住宅ローンが残っているマイホームを売却して損失(譲渡損失)が出た場合、一定の要件を満たせば「特定のマイホームの譲渡損失の損益通算及び繰越控除の特例」を利用できる可能性があります。この特例を適用すると、譲渡損失をその年の給与所得や事業所得など他の所得と相殺(損益通算)でき、さらに相殺しきれなかった分は翌年以後3年間にわたって繰り越して控除できます。オーバーローンで売却した場合に特に有効な制度ですので、該当する方は税理士にご相談ください。

住宅ローン返済中の売却で失敗しないためのポイント

早めの行動が選択肢を広げる

住宅ローンの返済に不安を感じ始めたら、できるだけ早い段階で不動産会社に相談することをおすすめいたします。返済を滞納してしまうと、信用情報機関に記録が残り、いわゆる「ブラックリスト」に載ってしまいます。そうなると、将来的に住宅ローンを含む各種ローンの審査に通りにくくなるだけでなく、クレジットカードの利用にも影響が出る可能性があります。返済が苦しくなる前に行動を起こすことで、通常の仲介売却や買取など、より多くの選択肢の中から最善の方法を選ぶことができます。

売却後の住まいの確保も同時に検討する

住宅ローン返済中の不動産を売却する場合、売却後の住まいの確保も重要な課題です。
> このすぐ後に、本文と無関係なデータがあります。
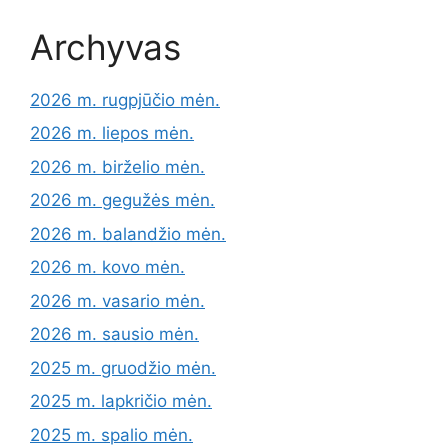
Archyvas
2026 m. rugpjūčio mėn.
2026 m. liepos mėn.
2026 m. birželio mėn.
2026 m. gegužės mėn.
2026 m. balandžio mėn.
2026 m. kovo mėn.
2026 m. vasario mėn.
2026 m. sausio mėn.
2025 m. gruodžio mėn.
2025 m. lapkričio mėn.
2025 m. spalio mėn.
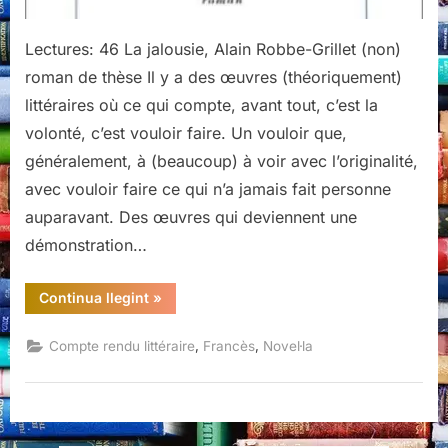
Lectures: 46 La jalousie, Alain Robbe-Grillet (non)
roman de thèse Il y a des œuvres (théoriquement)
littéraires où ce qui compte, avant tout, c’est la
volonté, c’est vouloir faire. Un vouloir que,
généralement, à (beaucoup) à voir avec l’originalité,
avec vouloir faire ce qui n’a jamais fait personne
auparavant. Des œuvres qui deviennent une
démonstration…
“La
Continua llegint
»
jalousie,
Alain
Robbe-
,
,
Compte rendu littéraire
Francès
Novel·la
Grillet”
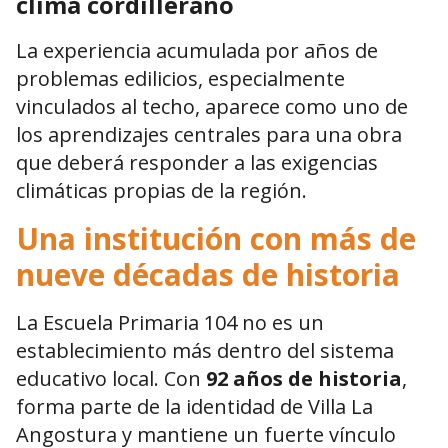
clima cordillerano
La experiencia acumulada por años de
problemas edilicios, especialmente
vinculados al techo, aparece como uno de
los aprendizajes centrales para una obra
que deberá responder a las exigencias
climáticas propias de la región.
Una institución con más de
nueve décadas de historia
La Escuela Primaria 104 no es un
establecimiento más dentro del sistema
educativo local. Con
92 años de historia
,
forma parte de la identidad de Villa La
Angostura y mantiene un fuerte vínculo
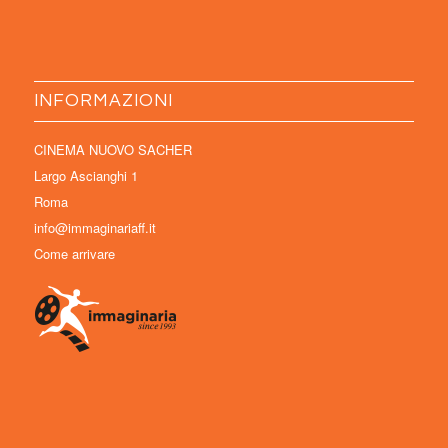
INFORMAZIONI
CINEMA NUOVO SACHER
Largo Ascianghi 1
Roma
info@immaginariaff.it
Come arrivare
住み替え先を事前に検討しておき、売却のスケジュールと合わせて計画を立てましょう。賃貸住宅への引っ越しを予定している場合は、入居審査や初期費用の準備も必要です。また、一定期間は売却した自宅に住み続けながら家賃を支払う「リースバック」という方法もあります。お子様の学校の関係で、すぐには引っ越せないという場合などに検討されることがあります。

売却価格を安易に下げない

「早く売ってローンを返済したい」という気持ちから、売り出し価格を相場よりも大幅に下げてしまうケースがあります。しかし、適正価格で売却できれば手元に残る金額も増え、売却後の生活にも余裕が生まれます。市場動向を踏まえた適正な価格設定と、効果的な売却活動を行うことで、適正価格での売却を目指しましょう。焦りは禁物です。経験豊富な不動産会社のサポートを受けながら、冷静に進めていくことが大切です。

まとめ

住宅ローンが残っていても、売却代金で完済できれば不動産の売却は可能です。大切なのは、ローン残債と物件の市場価値を正確に把握し、アンダーローンかオーバーローンかを見極めたうえで、状況に合った売却方法を選ぶことです。返済が困難な場合でも、任意売却などの方法がありますので、一人で悩まず早めに専門家に相談することが重要です。